Scan the records for lines holding "assemblée". Say how many there are and give nothing else.

──────────

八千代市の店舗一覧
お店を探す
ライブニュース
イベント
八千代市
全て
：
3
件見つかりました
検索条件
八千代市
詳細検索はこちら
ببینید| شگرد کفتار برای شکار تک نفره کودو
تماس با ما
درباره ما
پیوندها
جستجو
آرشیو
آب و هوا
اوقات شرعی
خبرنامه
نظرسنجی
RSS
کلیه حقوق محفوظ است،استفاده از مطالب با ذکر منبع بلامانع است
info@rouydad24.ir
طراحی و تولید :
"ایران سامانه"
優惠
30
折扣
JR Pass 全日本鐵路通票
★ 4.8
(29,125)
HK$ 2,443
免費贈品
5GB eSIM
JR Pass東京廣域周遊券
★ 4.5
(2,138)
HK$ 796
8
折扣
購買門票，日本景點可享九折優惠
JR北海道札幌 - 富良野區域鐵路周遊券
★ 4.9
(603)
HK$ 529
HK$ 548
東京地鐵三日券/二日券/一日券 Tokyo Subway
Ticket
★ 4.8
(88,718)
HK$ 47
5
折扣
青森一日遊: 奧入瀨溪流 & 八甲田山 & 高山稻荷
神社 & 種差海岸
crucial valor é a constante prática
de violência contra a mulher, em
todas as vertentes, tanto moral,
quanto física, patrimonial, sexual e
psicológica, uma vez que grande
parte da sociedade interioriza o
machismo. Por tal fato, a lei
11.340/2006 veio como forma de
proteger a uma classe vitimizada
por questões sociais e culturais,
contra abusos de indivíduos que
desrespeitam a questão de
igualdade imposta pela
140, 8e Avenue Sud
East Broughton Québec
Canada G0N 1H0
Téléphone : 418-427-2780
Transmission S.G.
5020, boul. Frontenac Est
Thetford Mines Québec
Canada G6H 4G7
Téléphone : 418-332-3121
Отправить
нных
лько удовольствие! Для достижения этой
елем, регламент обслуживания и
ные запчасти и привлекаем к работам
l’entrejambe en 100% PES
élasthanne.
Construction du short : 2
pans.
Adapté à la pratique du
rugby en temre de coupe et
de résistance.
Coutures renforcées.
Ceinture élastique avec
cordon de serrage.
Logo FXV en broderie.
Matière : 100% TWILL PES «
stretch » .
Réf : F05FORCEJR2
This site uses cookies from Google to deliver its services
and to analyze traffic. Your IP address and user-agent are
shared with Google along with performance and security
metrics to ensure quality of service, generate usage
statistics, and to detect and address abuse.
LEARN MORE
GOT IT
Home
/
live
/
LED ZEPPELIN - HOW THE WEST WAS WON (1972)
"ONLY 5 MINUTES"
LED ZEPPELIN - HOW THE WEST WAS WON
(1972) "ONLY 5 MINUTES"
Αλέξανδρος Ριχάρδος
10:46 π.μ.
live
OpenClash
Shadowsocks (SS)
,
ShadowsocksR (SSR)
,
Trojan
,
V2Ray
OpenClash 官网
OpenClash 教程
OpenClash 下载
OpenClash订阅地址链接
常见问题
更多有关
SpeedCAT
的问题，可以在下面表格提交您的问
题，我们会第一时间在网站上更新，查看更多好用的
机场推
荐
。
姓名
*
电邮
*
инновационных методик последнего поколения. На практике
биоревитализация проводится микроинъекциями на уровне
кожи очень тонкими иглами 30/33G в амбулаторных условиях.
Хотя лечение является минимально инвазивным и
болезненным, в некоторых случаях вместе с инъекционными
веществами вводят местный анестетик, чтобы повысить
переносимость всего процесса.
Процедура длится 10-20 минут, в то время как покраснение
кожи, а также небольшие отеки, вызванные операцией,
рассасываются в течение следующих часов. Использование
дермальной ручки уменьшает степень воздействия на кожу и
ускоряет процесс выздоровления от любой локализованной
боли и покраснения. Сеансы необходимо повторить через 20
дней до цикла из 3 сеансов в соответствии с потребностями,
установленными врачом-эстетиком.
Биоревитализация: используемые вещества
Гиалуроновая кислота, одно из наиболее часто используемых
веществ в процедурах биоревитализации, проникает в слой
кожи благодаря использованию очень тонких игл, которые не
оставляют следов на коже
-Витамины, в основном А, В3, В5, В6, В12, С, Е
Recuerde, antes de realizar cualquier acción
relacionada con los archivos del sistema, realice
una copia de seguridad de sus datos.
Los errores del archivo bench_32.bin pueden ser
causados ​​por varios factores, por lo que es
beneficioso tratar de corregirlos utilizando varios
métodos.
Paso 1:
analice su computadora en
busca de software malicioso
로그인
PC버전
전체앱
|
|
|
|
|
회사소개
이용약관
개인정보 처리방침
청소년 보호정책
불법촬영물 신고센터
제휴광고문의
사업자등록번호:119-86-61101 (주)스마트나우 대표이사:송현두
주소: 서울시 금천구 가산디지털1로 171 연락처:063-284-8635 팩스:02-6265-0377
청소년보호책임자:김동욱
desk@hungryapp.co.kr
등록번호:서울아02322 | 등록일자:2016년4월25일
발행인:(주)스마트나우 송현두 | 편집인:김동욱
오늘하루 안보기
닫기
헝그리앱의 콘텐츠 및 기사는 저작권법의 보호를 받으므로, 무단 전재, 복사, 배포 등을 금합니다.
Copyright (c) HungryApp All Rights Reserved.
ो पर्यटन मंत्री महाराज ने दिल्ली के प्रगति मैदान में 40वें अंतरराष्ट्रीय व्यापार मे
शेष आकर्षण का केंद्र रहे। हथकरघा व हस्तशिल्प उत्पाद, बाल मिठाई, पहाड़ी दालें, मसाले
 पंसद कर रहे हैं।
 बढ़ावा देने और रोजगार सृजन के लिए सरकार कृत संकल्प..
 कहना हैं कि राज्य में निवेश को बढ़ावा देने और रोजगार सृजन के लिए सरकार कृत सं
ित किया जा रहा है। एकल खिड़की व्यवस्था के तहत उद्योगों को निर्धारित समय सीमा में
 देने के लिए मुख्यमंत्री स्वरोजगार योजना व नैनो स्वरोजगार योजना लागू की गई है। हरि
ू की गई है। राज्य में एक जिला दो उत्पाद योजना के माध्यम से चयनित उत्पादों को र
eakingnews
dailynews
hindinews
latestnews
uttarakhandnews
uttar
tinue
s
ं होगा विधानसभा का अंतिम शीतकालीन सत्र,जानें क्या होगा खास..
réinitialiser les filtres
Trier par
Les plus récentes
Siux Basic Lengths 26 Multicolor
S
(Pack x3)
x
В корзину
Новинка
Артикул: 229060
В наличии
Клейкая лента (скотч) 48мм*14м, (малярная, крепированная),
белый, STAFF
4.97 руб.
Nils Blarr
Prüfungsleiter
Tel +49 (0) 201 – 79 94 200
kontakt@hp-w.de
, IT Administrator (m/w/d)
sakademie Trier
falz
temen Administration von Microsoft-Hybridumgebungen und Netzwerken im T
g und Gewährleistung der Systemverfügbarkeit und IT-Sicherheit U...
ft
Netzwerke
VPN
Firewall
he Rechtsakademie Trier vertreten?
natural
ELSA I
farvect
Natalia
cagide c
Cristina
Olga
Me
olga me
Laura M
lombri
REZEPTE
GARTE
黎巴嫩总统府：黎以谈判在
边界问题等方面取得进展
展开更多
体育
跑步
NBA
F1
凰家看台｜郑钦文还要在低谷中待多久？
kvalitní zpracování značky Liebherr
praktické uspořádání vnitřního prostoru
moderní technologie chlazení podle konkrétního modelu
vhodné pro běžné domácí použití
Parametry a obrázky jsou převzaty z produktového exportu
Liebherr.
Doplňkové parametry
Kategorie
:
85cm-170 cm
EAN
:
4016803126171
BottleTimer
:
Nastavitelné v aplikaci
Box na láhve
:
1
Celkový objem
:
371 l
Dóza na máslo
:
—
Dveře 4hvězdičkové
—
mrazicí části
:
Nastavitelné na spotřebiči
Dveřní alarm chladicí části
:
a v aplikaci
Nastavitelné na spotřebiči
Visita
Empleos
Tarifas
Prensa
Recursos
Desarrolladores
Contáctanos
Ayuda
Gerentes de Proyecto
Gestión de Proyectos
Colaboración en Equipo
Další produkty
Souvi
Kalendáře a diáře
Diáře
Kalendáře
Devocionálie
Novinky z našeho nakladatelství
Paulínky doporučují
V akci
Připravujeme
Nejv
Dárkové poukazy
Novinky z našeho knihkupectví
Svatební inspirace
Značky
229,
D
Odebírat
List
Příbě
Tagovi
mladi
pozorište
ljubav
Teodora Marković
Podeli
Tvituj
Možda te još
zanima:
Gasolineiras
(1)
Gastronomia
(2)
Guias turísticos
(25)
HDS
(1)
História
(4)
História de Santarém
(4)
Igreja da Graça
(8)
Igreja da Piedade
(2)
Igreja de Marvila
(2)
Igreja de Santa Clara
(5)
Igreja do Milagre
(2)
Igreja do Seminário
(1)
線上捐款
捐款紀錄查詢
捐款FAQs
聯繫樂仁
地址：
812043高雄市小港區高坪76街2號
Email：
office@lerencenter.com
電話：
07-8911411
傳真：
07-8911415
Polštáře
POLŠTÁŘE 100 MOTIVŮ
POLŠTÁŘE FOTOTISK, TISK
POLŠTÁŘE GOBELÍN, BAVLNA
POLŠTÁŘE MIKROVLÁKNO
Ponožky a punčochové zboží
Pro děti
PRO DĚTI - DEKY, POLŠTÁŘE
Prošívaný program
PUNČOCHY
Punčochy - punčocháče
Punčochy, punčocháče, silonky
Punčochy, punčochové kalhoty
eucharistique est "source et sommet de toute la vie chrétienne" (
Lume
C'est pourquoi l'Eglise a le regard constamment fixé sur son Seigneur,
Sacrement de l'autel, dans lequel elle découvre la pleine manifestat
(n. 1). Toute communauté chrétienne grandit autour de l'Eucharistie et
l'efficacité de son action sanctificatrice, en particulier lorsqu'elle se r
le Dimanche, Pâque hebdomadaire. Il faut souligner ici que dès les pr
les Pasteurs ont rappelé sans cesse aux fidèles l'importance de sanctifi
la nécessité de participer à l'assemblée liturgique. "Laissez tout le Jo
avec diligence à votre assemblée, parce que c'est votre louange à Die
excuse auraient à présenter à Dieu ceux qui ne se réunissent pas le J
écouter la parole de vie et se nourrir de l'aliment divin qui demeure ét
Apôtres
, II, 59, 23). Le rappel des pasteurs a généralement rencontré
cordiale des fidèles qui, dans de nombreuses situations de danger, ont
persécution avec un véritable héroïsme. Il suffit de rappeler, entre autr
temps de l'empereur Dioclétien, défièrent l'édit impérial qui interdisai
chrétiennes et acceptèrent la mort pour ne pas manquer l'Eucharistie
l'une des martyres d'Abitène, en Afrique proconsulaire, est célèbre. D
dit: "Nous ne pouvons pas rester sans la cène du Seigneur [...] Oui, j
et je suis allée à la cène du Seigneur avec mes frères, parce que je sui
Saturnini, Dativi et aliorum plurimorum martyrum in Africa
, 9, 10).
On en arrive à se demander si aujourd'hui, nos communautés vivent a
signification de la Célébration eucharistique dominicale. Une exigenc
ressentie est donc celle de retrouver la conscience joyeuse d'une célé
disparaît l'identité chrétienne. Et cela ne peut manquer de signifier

──────────

> _EXERCISE OUTPUT_: 2